* DESCRIPTION OF THE TASK *
Every entry must be transcribed exactly. Pictures are not part of the copy.

[Page images and extracted text]
────────────────

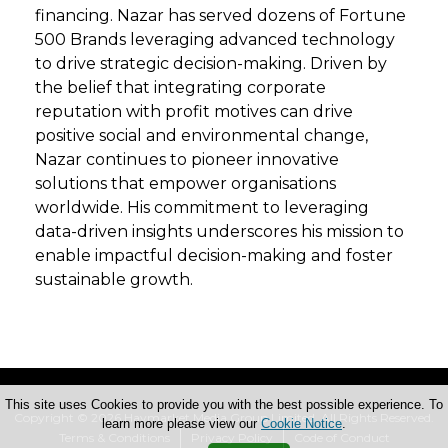
financing. Nazar has served dozens of Fortune
500 Brands leveraging advanced technology
to drive strategic decision-making. Driven by
the belief that integrating corporate
reputation with profit motives can drive
positive social and environmental change,
Nazar continues to pioneer innovative
solutions that empower organisations
worldwide. His commitment to leveraging
data-driven insights underscores his mission to
enable impactful decision-making and foster
sustainable growth.
This site uses Cookies to provide you with the best possible experience. To
Copyright © 2026 Haymarket Media Group Limited. All Rights Reserved.
learn more please view our
Cookie Notice
.
Terms & Conditions
Privacy Policy
Code of Conduct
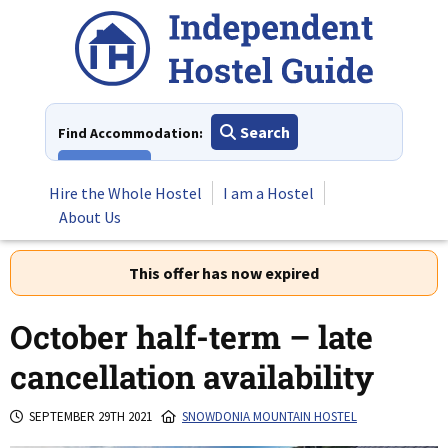
Skip
to
content
Search
Find Accommodation:
View All
Hire the Whole Hostel
I am a Hostel
About Us
This offer has now expired
October half-term – late
cancellation availability
SEPTEMBER 29TH 2021
SNOWDONIA MOUNTAIN HOSTEL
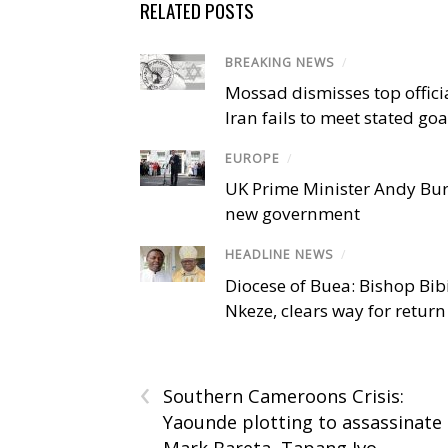
RELATED POSTS
BREAKING NEWS
/
Mossad dismisses top offici
Iran fails to meet stated goa
EUROPE
/
UK Prime Minister Andy Bu
new government
HEADLINE NEWS
/
Diocese of Buea: Bishop Bibi
Nkeze, clears way for return
‹
Southern Cameroons Crisis:
Yaounde plotting to assassinate
Mark Bareta, Tapang Ivo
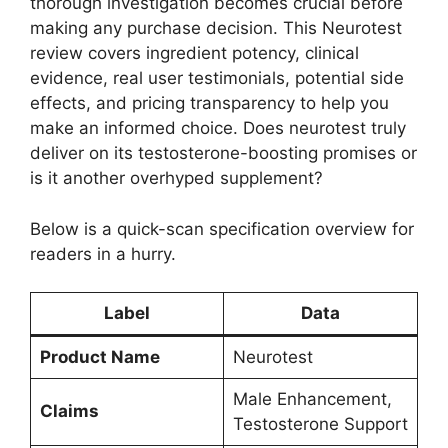
thorough investigation becomes crucial before
making any purchase decision.
This Neurotest
review covers ingredient potency, clinical
evidence, real user testimonials, potential side
effects, and pricing transparency to help you
make an informed choice. Does neurotest truly
deliver on its testosterone-boosting promises or
is it another overhyped supplement?
Below is a quick-scan specification overview for
readers in a hurry.
Label
Data
Product Name
Neurotest
Male Enhancement,
Claims
Testosterone Support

────────────────

* SOLUTION TO THE EXERCISE *
financing. Nazar has served dozens of Fortune
500 Brands leveraging advanced technology
to drive strategic decision-making. Driven by
the belief that integrating corporate
reputation with profit motives can drive
positive social and environmental change,
Nazar continues to pioneer innovative
solutions that empower organisations
worldwide. His commitment to leveraging
data-driven insights underscores his mission to
enable impactful decision-making and foster
sustainable growth.
This site uses Cookies to provide you with the best possible experience. To
Copyright © 2026 Haymarket Media Group Limited. All Rights Reserved.
learn more please view our
Cookie Notice
.
Terms & Conditions
Privacy Policy
Code of Conduct
Skip
to
content
Search
Find Accommodation:
View All
Hire the Whole Hostel
I am a Hostel
About Us
This offer has now expired
October half-term – late
cancellation availability
SEPTEMBER 29TH 2021
SNOWDONIA MOUNTAIN HOSTEL
RELATED POSTS
BREAKING NEWS
/
Mossad dismisses top offici
Iran fails to meet stated goa
EUROPE
/
UK Prime Minister Andy Bu
new government
HEADLINE NEWS
/
Diocese of Buea: Bishop Bibi
Nkeze, clears way for return
‹
Southern Cameroons Crisis:
Yaounde plotting to assassinate
Mark Bareta, Tapang Ivo
thorough investigation becomes crucial before
making any purchase decision.
This Neurotest
review covers ingredient potency, clinical
evidence, real user testimonials, potential side
effects, and pricing transparency to help you
make an informed choice. Does neurotest truly
deliver on its testosterone-boosting promises or
is it another overhyped supplement?
Below is a quick-scan specification overview for
readers in a hurry.
Label
Data
Product Name
Neurotest
Male Enhancement,
Claims
Testosterone Support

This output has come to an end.